The people involved in embedded software development are often very well aware that integration is often the tricky part of product development. Nevertheless, lots of companies still develop various parts of an embedded device - OS, hardware, and applications - side by side with only occasional handovers and only integrate once everything is “done”. While this might work, I have yet to see this approach succeed on schedule and without a painful reduction in product quality.

Integrate early, integrate often

Early and frequent integration is a must for high-quality products and keeping a schedule. If developers are unable to see how their code performs in a real-life (or at least close to real-life) situation, they have to make assumptions - and assumptions are the root of lots of software bugs and undefined behavior. Integrating the whole product as far as possible very frequently often shows weaknesses in the system that would not be detected otherwise.

Another benefit is that by integrating every commit to the hardware is that the team practices deployment frequently. Since one doesn’t want to spend days and weeks every time the software is deployed to a target system there often follows a good effort to automate deployment and make it a non-issue in the development process. The great reward of it is increased system stability in production.

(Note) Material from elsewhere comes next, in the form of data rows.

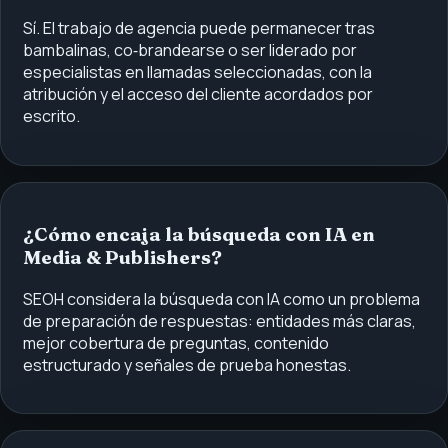
Sí. El trabajo de agencia puede permanecer tras
bambalinas, co‑brandearse o ser liderado por
especialistas en llamadas seleccionadas, con la
atribución y el acceso del cliente acordados por
escrito.
¿Cómo encaja la búsqueda con IA en
Media & Publishers?
SEOH considera la búsqueda con IA como un problema
de preparación de respuestas: entidades más claras,
mejor cobertura de preguntas, contenido
estructurado y señales de prueba honestas.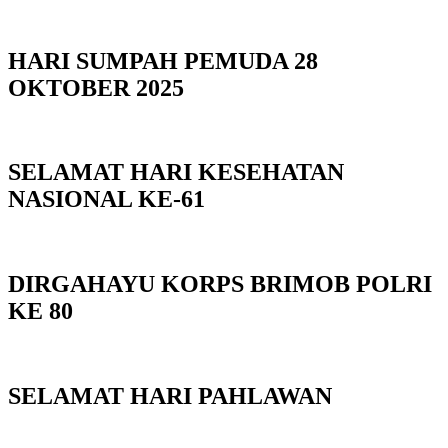
HARI SUMPAH PEMUDA 28
OKTOBER 2025
SELAMAT HARI KESEHATAN
NASIONAL KE-61
DIRGAHAYU KORPS BRIMOB POLRI
KE 80
SELAMAT HARI PAHLAWAN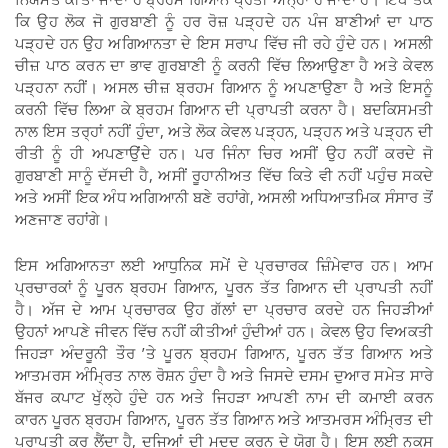
ਕਿ ਉਹ ਲੋਕ ਜੋ ਗੁਰਬਾਣੀ ਨੂੰ ਹਰ ਰੋਜ਼ ਪੜ੍ਹਦੇ ਹਨ ਪੰਜ ਬਾਣੀਆਂ ਦਾ ਪਾਠ
ਪੜ੍ਹਦੇ ਹਨ ਉਹ ਅਗਿਆਨਤਾ ਦੇ ਇਸ ਸਰਾਪ ਵਿੱਚ ਜੀ ਰਹੇ ਹੁੰਦੇ ਹਨ। ਅਸਲੀ
ਚੀਜ਼ ਪਾਠ ਕਰਨ ਦਾ ਭਾਵ ਗੁਰਬਾਣੀ ਨੂੰ ਕਰਨੀ ਵਿੱਚ ਲਿਆਉਣਾ ਹੈ ਅਤੇ ਕੇਵਲ
ਪੜ੍ਹਨਾ ਨਹੀਂ। ਅਸਲ ਚੀਜ਼ ਬ੍ਰਹਮ ਗਿਆਨ ਨੂੰ ਅਪਣਾਉਣਾ ਹੈ ਅਤੇ ਇਸਨੂੰ
ਕਰਨੀ ਵਿੱਚ ਲਿਆ ਕੇ ਬ੍ਰਹਮ ਗਿਆਨ ਦੀ ਪ੍ਰਾਪਤੀ ਕਰਨਾ ਹੈ। ਬਦਕਿਸਮਤੀ
ਨਾਲ ਇਸ ਤਰ੍ਹਾਂ ਨਹੀਂ ਹੁੰਦਾ, ਅਤੇ ਲੋਕ ਕੇਵਲ ਪੜ੍ਹਨ, ਪੜ੍ਹਨ ਅਤੇ ਪੜ੍ਹਨ ਦੀ
ਰੀਤੀ ਨੂੰ ਹੀ ਅਪਣਾਉਂਦੇ ਹਨ। ਪਰ ਜਿੰਨਾ ਚਿਰ ਅਸੀਂ ਉਹ ਨਹੀਂ ਕਰਦੇ ਜੋ
ਗੁਰਬਾਣੀ ਸਾਨੂੰ ਦੱਸਦੀ ਹੈ, ਅਸੀਂ ਰੂਹਾਨੀਅਤ ਵਿੱਚ ਕਿਤੇ ਵੀ ਨਹੀਂ ਪਹੁੰਚ ਸਕਦੇ
ਅਤੇ ਅਸੀਂ ਇਕ ਅੰਧ ਅਗਿਆਨੀ ਬਣੇ ਰਹਾਂਗੇ, ਅਸਲੀ ਅਧਿਆਤਮਿਕ ਸੰਸਾਰ ਤੋਂ
ਅਣਜਾਣ ਰਹਾਂਗੇ।
ਇਸ ਅਗਿਆਨਤਾ ਲਈ ਆਧੁਨਿਕ ਸਮੇਂ ਦੇ ਪ੍ਰਚਾਰਕ ਜ਼ਿੰਮੇਵਾਰ ਹਨ। ਆਮ
ਪ੍ਰਚਾਰਕਾਂ ਨੂੰ ਪੂਰਨ ਬ੍ਰਹਮ ਗਿਆਨ, ਪੂਰਨ ਤੱਤ ਗਿਆਨ ਦੀ ਪ੍ਰਾਪਤੀ ਨਹੀਂ
ਹੈ। ਅੱਜ ਦੇ ਆਮ ਪ੍ਰਚਾਰਕ ਉਹ ਗੱਲਾਂ ਦਾ ਪ੍ਰਚਾਰ ਕਰਦੇ ਹਨ ਜਿਹੜੀਆਂ
ਉਹਨਾਂ ਆਪਣੇ ਜੀਵਨ ਵਿੱਚ ਨਹੀਂ ਕੀਤੀਆਂ ਹੁੰਦੀਆਂ ਹਨ। ਕੇਵਲ ਉਹ ਵਿਅਕਤੀ
ਜਿਹੜਾ ਅੰਦਰੂਨੀ ਤੌਰ ’ਤੇ ਪੂਰਨ ਬ੍ਰਹਮ ਗਿਆਨ, ਪੂਰਨ ਤੱਤ ਗਿਆਨ ਅਤੇ
ਆਤਮਰਸ ਅੰਮ੍ਰਿਤ ਨਾਲ ਰੋਸ਼ਨ ਹੁੰਦਾ ਹੈ ਅਤੇ ਜਿਸਦੇ ਦਸਮ ਦੁਆਰ ਸਮੇਤ ਸਾਰੇ
ਬੱਜਰ ਕਪਾਟ ਖੁੱਲ੍ਹੇ ਹੁੰਦੇ ਹਨ ਅਤੇ ਜਿਹੜਾ ਆਪਣੀ ਨਾਮ ਦੀ ਕਮਾਈ ਕਰਨ
ਕਾਰਨ ਪੂਰਨ ਬ੍ਰਹਮ ਗਿਆਨ, ਪੂਰਨ ਤੱਤ ਗਿਆਨ ਅਤੇ ਆਤਮਰਸ ਅੰਮ੍ਰਿਤ ਦੀ
ਪ੍ਰਾਪਤੀ ਕਰ ਲੈਂਦਾ ਹੈ, ਦੂਜਿਆਂ ਦੀ ਮਦਦ ਕਰਨ ਦੇ ਯੋਗ ਹੈ। ਇਸ ਲਈ ਨੁਕਸ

Frequent vertical integration is a great way to unlock the emerging intelligence of a group of interdisciplinary engineers

A very prominent example of frequent and early integration are spaceX’s rockets. Remember all those crashing rockets on youtube? That is vertical integration on a massive scale. I’m very sure that all parts of the early falcon 9 were performing admirably in the lab environment and under testing conditions. But still the first few times the full rocket was assembled and launched a new unexpected glitch came up. Blowing up a rocket every time is of course extreme and needs funding that not every company has available, but one can get pretty far without big explosions at the end.

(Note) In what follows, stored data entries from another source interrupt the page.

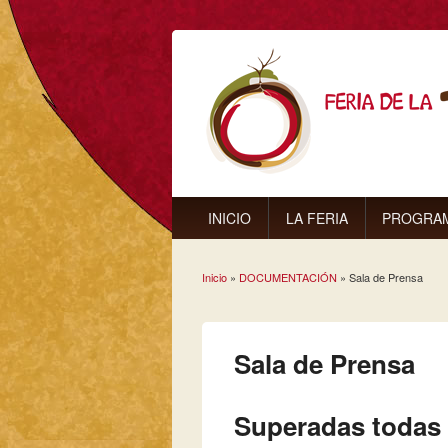
INICIO
LA FERIA
PROGRA
Inicio
»
DOCUMENTACIÓN
» Sala de Prensa
Se encuentra usted aq
Sala de Prensa
Superadas todas l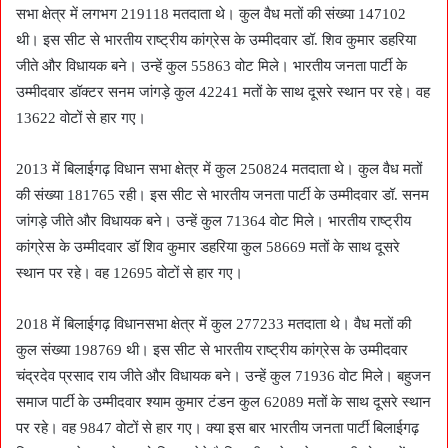
सभा क्षेत्र में लगभग 219118 मतदाता थे। कुल वैध मतों की संख्या 147102
थी। इस सीट से भारतीय राष्ट्रीय कांग्रेस के उम्मीदवार डॉ. शिव कुमार डहरिया
जीते और विधायक बने। उन्हें कुल 55863 वोट मिले। भारतीय जनता पार्टी के
उम्मीदवार डॉक्टर सनम जांगड़े कुल 42241 मतों के साथ दूसरे स्थान पर रहे। वह
13622 वोटों से हार गए।
2013 में बिलाईगढ़ विधान सभा क्षेत्र में कुल 250824 मतदाता थे। कुल वैध मतों
की संख्या 181765 रही। इस सीट से भारतीय जनता पार्टी के उम्मीदवार डॉ. सनम
जांगड़े जीते और विधायक बने। उन्हें कुल 71364 वोट मिले। भारतीय राष्ट्रीय
कांग्रेस के उम्मीदवार डॉ शिव कुमार डहरिया कुल 58669 मतों के साथ दूसरे
स्थान पर रहे। वह 12695 वोटों से हार गए।
2018 में बिलाईगढ़ विधानसभा क्षेत्र में कुल 277233 मतदाता थे। वैध मतों की
कुल संख्या 198769 थी। इस सीट से भारतीय राष्ट्रीय कांग्रेस के उम्मीदवार
चंद्रदेव प्रसाद राय जीते और विधायक बने। उन्हें कुल 71936 वोट मिले। बहुजन
समाज पार्टी के उम्मीदवार श्याम कुमार टंडन कुल 62089 मतों के साथ दूसरे स्थान
पर रहे। वह 9847 वोटों से हार गए। क्या इस बार भारतीय जनता पार्टी बिलाईगढ़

Frequent vertical integration is a great way to unlock the emerging intelligence of a group of interdisciplinary engineers. Building an (automated) system for easy integration and deployment will require people from all aspects of the device to work together and close collaboration is a good way of uncovering hidden assumptions.

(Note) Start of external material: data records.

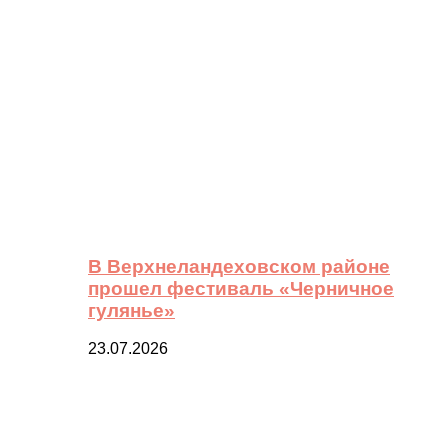
В Верхнеландеховском районе
прошел фестиваль «Черничное
гулянье»
23.07.2026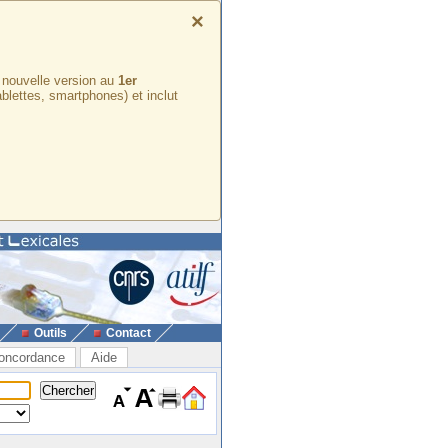
×
e nouvelle version au
1er
ablettes, smartphones) et inclut
Outils
Contact
oncordance
Aide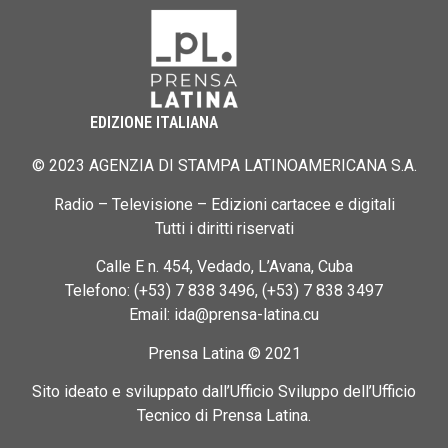
EDIZIONE ITALIANA
© 2023 AGENZIA DI STAMPA LATINOAMERICANA S.A.
Radio – Televisione – Edizioni cartacee e digitali
Tutti i diritti riservati
Calle E n. 454, Vedado, L’Avana, Cuba
Telefono: (+53) 7 838 3496, (+53) 7 838 3497
Email: ida@prensa-latina.cu
Prensa Latina © 2021
Sito ideato e sviluppato dall’Ufficio Sviluppo dell’Ufficio
Tecnico di Prensa Latina.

integrate, deploy and monitor

If vertical integration is one side of the coin, then measuring and monitoring is the other side. Every time a system is deployed during development get a series of meaningful tests running and deliver the result back to everyone involved. Whenever there is a lull in activity - such as over the weekends - go the extra mile and run some more demanding tests on the latest deployed version. Nothing gets a developer awake faster on a foggy Monday morning than a failed integration test.

There is no denying that the initial cost of setting up an environment for vertical integration. There is the amount of hardware and test-systems needed to be considered. Then there is the time invested in building an environment for testing, and monitoring the products and ends with the running costs of the infrastructure for easy deployment. But often enough these costs get amortized later easily, because the time to reproduce bugs and create patches is often much reduced and the infrastructure can be used to deliver software in production as well.

At least one set of hardware for every developer would be optimal, to enable testing independently from the rest of the team and to reduce waiting time for the testing resources. Of course, this might not be possible if the machine big or expensive enough, considering the developer’s wages saving a few hundred bucks on hardware during development seems a bit of a joke. Finding a critical bug late in the development is often much more expensive than buying or building additional hardware.

The cost of finding a defect rises exponentially in the development process
The cost of finding a defect rises exponentially in the development process

Get live updates for free

Nowadays more and more software gets frequently updated, even if already in a productive environment. “Over the air updates” are often among the first benefits mentioned when asked if a device should be operated offline or connected to the internet. Over the air updates are a kind of risky business, because a failed update might brick a device and severely disrupt a business operation or even endanger people. Testing deployment not just once or twice, but every time the code changes, increases the chance of catching possible hiccups in a non-critical environment. Considering the cost of whole factories standing still for days because of a failed update puts the additional cost and effort of continuous vertical integration nicely into perspective.

Engineers assemble!

Early and frequent vertical integration might have a high upfront cost, but it yields massive benefits. It is a classical gamble of sacrificing short time gains in favor of going fast over a long time. Considered that embedded devices tend to be maintained and improved for years and decades, the investment usually pays off pretty well.

Written on January 8, 2021